**Materials provided:**
--------------------
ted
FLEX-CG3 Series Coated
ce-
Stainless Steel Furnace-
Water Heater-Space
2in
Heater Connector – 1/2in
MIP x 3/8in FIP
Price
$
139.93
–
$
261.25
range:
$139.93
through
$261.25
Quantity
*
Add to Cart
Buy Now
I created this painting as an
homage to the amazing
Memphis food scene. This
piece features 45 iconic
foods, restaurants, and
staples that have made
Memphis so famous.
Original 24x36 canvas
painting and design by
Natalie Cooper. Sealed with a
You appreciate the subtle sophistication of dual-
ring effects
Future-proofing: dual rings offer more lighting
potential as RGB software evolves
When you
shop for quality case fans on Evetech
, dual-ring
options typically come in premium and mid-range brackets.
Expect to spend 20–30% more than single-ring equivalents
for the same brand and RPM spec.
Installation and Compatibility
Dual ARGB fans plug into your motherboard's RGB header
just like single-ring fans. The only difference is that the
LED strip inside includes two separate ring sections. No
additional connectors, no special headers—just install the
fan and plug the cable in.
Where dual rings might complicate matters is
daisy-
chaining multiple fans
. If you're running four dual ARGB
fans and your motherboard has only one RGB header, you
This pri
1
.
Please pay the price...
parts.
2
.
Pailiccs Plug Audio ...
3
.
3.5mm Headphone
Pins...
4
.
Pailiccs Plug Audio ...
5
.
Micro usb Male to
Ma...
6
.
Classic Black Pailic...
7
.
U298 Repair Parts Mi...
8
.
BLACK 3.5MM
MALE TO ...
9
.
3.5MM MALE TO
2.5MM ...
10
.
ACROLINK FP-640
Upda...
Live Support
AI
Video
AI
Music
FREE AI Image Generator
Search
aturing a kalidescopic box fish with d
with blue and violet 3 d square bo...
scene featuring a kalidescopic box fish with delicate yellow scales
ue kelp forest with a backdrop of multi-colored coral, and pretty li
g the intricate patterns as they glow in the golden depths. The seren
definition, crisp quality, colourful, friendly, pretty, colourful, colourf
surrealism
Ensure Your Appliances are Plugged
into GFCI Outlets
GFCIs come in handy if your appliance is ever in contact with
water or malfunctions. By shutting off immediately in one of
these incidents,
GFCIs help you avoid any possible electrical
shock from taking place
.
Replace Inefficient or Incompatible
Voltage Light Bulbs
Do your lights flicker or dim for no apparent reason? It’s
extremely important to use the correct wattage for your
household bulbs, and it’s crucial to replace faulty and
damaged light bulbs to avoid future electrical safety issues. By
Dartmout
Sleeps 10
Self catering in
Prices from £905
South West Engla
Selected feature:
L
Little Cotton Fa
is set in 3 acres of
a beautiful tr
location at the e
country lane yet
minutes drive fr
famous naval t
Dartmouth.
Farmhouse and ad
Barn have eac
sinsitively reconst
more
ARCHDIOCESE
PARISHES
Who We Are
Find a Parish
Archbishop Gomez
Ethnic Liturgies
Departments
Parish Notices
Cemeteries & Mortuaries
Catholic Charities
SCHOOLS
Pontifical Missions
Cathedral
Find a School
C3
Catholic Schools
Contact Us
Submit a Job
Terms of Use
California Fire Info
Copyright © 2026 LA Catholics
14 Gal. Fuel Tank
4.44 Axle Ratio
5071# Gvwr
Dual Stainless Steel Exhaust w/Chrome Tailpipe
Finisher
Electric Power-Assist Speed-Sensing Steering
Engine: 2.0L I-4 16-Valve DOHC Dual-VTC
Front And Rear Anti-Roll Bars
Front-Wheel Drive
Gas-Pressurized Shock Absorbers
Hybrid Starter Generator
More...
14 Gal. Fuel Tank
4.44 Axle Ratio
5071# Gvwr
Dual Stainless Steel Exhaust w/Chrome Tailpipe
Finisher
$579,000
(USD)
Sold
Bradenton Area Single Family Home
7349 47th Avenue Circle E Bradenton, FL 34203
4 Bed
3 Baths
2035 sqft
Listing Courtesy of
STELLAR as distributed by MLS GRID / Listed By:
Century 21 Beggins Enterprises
--------------------
Every record must be given again exactly as it was written.

**Response to the task:**
ted
FLEX-CG3 Series Coated
ce-
Stainless Steel Furnace-
Water Heater-Space
2in
Heater Connector – 1/2in
MIP x 3/8in FIP
Price
$
139.93
–
$
261.25
range:
$139.93
through
$261.25
Quantity
*
Add to Cart
Buy Now
I created this painting as an
homage to the amazing
Memphis food scene. This
piece features 45 iconic
foods, restaurants, and
staples that have made
Memphis so famous.
Original 24x36 canvas
painting and design by
Natalie Cooper. Sealed with a
You appreciate the subtle sophistication of dual-
ring effects
Future-proofing: dual rings offer more lighting
potential as RGB software evolves
When you
shop for quality case fans on Evetech
, dual-ring
options typically come in premium and mid-range brackets.
Expect to spend 20–30% more than single-ring equivalents
for the same brand and RPM spec.
Installation and Compatibility
Dual ARGB fans plug into your motherboard's RGB header
just like single-ring fans. The only difference is that the
LED strip inside includes two separate ring sections. No
additional connectors, no special headers—just install the
fan and plug the cable in.
Where dual rings might complicate matters is
daisy-
chaining multiple fans
. If you're running four dual ARGB
fans and your motherboard has only one RGB header, you
This pri
1
.
Please pay the price...
parts.
2
.
Pailiccs Plug Audio ...
3
.
3.5mm Headphone
Pins...
4
.
Pailiccs Plug Audio ...
5
.
Micro usb Male to
Ma...
6
.
Classic Black Pailic...
7
.
U298 Repair Parts Mi...
8
.
BLACK 3.5MM
MALE TO ...
9
.
3.5MM MALE TO
2.5MM ...
10
.
ACROLINK FP-640
Upda...
Live Support
AI
Video
AI
Music
FREE AI Image Generator
Search
aturing a kalidescopic box fish with d
with blue and violet 3 d square bo...
scene featuring a kalidescopic box fish with delicate yellow scales
ue kelp forest with a backdrop of multi-colored coral, and pretty li
g the intricate patterns as they glow in the golden depths. The seren
definition, crisp quality, colourful, friendly, pretty, colourful, colourf
surrealism
Ensure Your Appliances are Plugged
into GFCI Outlets
GFCIs come in handy if your appliance is ever in contact with
water or malfunctions. By shutting off immediately in one of
these incidents,
GFCIs help you avoid any possible electrical
shock from taking place
.
Replace Inefficient or Incompatible
Voltage Light Bulbs
Do your lights flicker or dim for no apparent reason? It’s
extremely important to use the correct wattage for your
household bulbs, and it’s crucial to replace faulty and
damaged light bulbs to avoid future electrical safety issues. By
Dartmout
Sleeps 10
Self catering in
Prices from £905
South West Engla
Selected feature:
L
Little Cotton Fa
is set in 3 acres of
a beautiful tr
location at the e
country lane yet
minutes drive fr
famous naval t
Dartmouth.
Farmhouse and ad
Barn have eac
sinsitively reconst
more
ARCHDIOCESE
PARISHES
Who We Are
Find a Parish
Archbishop Gomez
Ethnic Liturgies
Departments
Parish Notices
Cemeteries & Mortuaries
Catholic Charities
SCHOOLS
Pontifical Missions
Cathedral
Find a School
C3
Catholic Schools
Contact Us
Submit a Job
Terms of Use
California Fire Info
Copyright © 2026 LA Catholics
14 Gal. Fuel Tank
4.44 Axle Ratio
5071# Gvwr
Dual Stainless Steel Exhaust w/Chrome Tailpipe
Finisher
Electric Power-Assist Speed-Sensing Steering
Engine: 2.0L I-4 16-Valve DOHC Dual-VTC
Front And Rear Anti-Roll Bars
Front-Wheel Drive
Gas-Pressurized Shock Absorbers
Hybrid Starter Generator
More...
14 Gal. Fuel Tank
4.44 Axle Ratio
5071# Gvwr
Dual Stainless Steel Exhaust w/Chrome Tailpipe
Finisher
$579,000
(USD)
Sold
Bradenton Area Single Family Home
7349 47th Avenue Circle E Bradenton, FL 34203
4 Bed
3 Baths
2035 sqft
Listing Courtesy of
STELLAR as distributed by MLS GRID / Listed By:
Century 21 Beggins Enterprises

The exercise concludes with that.